Rackham problem with login nodes closed
Two of the three login nodes for Rackham have had problems mounting the home directories from the file server Gorilla during the day. They got evicted from the file server due too many reconnects. We have restarted them and changed settings on the file server to reduce the risk of this happening again. We still do not know the root cause, but are guessing we notice it on the login nodes because they are heavily used by many users.
The adress rackham.uppmax.uu.se is leading to all of the three login nodes using round-robin. This means that in an ideal case then the client connecting will rotate between them so if one is not working the next connect should go to one that works.

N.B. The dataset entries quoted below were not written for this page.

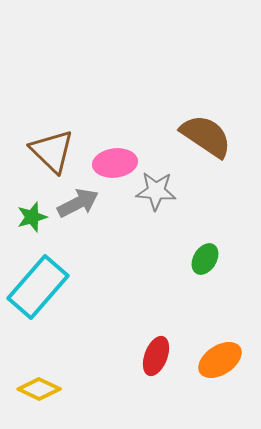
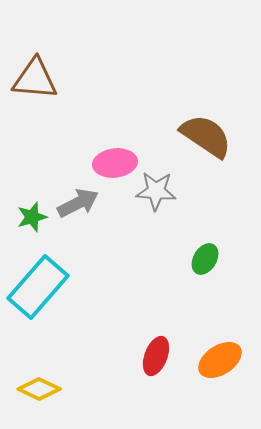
brown triangle: moved 17 px left, 72 px up; rotated 39 degrees counterclockwise
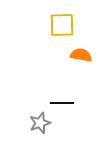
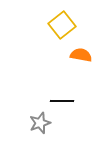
yellow square: rotated 36 degrees counterclockwise
black line: moved 2 px up
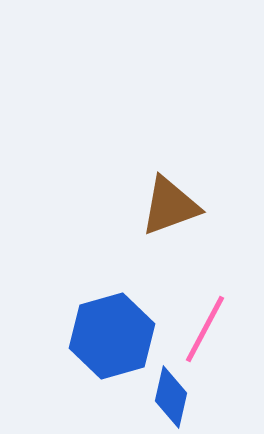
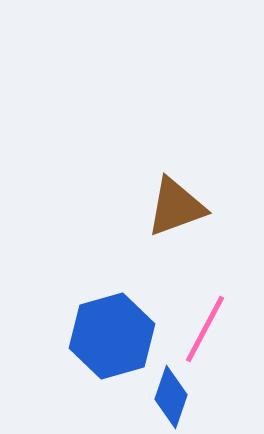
brown triangle: moved 6 px right, 1 px down
blue diamond: rotated 6 degrees clockwise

However due to how DNS is cached you will most probably get the same server the next time you are connecting again.
So if rackham.uppmax.uu.se is not working for you be aware that you can try connecting to rackham1.uppmax.uu.se, rackham2,uppmax.uu.se or rackham3.uppmax.uu.se instead while we are trying to solve this.
We are sorry for the troubles this is causing.
Update 2025-12-05 15:45
Everything is still working fine but we keep our eyes open.
Update 2025-12-05 16:30
We can see the problem again, a client is reconnecting, which is stalling the file system. But now the eviction is not added which is good. So everything is not working as we want it but it is resolving itself after some delay.
Now we hope things will work fine during the weekend. Remember to try all the servers if one of them is having problems.
Update 2025-12-15 10:30
The login nodes have been stable since we fine tuned the configuration. We still need some more fine tuning but it is stable.